• _DATA PROVIDED_:
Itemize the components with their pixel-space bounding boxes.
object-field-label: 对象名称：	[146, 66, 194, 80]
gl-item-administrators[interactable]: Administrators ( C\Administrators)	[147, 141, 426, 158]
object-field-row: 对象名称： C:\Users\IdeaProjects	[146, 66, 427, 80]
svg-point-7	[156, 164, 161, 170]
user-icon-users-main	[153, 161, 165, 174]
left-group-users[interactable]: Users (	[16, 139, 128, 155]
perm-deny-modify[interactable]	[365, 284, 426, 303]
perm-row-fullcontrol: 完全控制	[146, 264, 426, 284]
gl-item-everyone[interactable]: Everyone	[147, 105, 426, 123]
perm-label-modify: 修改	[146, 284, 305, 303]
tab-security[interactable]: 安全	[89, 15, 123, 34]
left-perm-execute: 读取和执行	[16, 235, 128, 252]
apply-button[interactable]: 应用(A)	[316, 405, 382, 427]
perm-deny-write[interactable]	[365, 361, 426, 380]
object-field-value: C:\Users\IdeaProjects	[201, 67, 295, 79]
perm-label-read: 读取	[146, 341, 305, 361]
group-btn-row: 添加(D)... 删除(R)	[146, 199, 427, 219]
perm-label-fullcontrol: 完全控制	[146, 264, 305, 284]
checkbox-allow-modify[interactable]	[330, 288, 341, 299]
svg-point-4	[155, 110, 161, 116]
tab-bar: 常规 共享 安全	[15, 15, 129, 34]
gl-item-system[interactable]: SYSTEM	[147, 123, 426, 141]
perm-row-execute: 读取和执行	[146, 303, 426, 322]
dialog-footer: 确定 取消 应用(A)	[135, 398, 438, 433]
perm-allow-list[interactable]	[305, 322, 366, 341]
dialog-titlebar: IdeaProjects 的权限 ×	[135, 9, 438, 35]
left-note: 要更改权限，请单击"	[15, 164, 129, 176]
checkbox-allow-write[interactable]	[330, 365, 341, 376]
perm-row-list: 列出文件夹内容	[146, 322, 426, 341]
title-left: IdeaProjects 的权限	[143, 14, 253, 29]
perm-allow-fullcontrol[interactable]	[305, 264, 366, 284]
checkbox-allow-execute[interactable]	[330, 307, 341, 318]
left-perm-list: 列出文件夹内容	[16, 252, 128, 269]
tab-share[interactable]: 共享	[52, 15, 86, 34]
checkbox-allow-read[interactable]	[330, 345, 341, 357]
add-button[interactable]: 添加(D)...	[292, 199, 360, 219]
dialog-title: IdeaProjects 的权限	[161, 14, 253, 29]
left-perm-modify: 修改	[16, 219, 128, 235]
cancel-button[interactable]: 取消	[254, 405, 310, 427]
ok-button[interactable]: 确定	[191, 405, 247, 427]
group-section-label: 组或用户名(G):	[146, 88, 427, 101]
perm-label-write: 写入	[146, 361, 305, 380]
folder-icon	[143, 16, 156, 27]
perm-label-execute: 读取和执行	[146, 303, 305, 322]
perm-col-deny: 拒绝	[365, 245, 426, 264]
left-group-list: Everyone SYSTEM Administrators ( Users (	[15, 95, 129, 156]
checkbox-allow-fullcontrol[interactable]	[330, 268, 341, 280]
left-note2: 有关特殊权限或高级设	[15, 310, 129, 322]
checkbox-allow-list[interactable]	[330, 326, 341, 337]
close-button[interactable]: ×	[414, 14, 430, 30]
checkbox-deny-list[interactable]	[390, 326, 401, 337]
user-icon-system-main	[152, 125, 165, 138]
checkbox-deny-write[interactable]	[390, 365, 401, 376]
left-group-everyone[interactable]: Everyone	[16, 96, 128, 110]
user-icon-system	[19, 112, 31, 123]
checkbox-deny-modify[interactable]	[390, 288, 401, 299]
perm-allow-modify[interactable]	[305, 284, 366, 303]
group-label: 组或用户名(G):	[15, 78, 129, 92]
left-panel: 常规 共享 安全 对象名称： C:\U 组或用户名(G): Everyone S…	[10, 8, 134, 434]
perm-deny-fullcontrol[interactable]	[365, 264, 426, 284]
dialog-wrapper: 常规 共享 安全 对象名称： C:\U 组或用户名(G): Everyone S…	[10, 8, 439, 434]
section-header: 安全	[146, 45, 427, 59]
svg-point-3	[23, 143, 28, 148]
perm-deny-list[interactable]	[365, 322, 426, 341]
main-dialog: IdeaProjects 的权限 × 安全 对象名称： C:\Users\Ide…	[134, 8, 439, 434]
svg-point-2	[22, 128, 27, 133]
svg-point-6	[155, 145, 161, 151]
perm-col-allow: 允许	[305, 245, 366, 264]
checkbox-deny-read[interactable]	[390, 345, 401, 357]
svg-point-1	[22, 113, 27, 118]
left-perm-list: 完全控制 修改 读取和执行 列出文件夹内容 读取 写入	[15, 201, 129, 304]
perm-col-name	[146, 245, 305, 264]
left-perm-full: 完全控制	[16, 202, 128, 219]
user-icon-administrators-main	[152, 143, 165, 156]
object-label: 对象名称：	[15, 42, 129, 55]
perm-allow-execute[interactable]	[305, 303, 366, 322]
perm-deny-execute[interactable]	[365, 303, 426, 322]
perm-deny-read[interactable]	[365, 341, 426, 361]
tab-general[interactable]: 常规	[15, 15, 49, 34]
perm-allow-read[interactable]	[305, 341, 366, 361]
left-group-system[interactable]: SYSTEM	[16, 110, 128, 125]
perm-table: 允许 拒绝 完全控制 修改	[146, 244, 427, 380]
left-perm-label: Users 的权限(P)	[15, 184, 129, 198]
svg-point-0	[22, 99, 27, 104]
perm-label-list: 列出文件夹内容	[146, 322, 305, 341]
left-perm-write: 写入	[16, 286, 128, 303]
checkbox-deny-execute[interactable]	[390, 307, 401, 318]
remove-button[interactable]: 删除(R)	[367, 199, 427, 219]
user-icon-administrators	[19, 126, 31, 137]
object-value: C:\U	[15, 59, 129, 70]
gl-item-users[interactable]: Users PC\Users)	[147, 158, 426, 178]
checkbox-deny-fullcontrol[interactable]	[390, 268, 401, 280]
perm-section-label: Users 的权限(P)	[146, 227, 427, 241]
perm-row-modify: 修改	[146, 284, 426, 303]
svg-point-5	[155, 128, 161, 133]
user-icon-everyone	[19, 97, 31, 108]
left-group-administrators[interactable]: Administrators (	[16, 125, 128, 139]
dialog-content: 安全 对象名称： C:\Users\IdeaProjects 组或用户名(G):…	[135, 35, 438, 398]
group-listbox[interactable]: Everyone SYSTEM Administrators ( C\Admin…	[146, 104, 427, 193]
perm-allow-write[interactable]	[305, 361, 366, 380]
---
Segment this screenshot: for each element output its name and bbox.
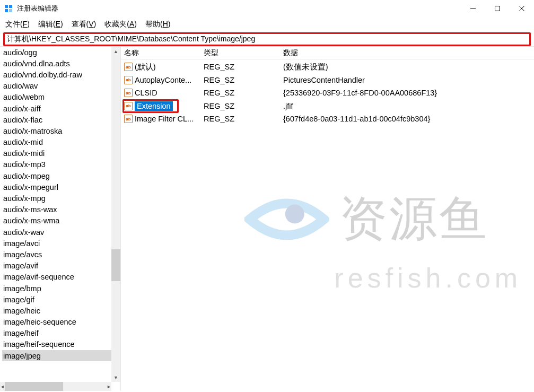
...
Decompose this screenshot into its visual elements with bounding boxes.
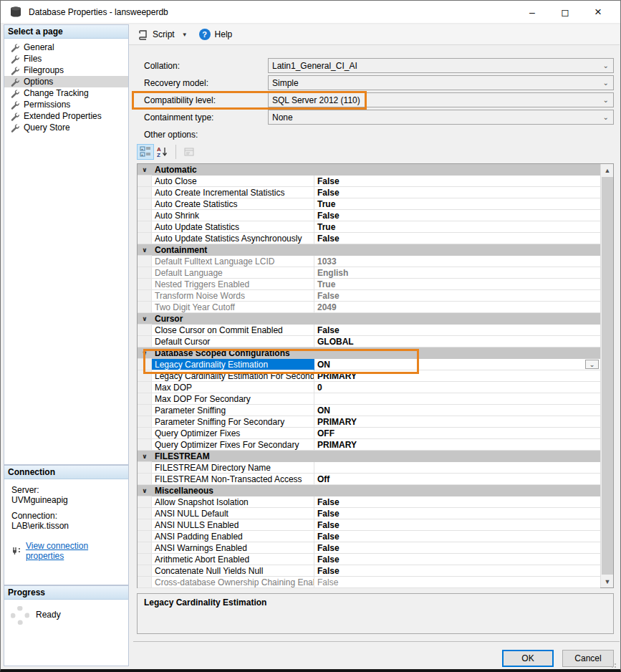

• _WHAT IS BEING ASKED_:
Take each line above that contains "screenshot" and copy it out.

• _WRITTEN ANSWER_:
Segment this screenshot: for each element output its name and bbox.
Decompose this screenshot into its visual elements with bounding boxes.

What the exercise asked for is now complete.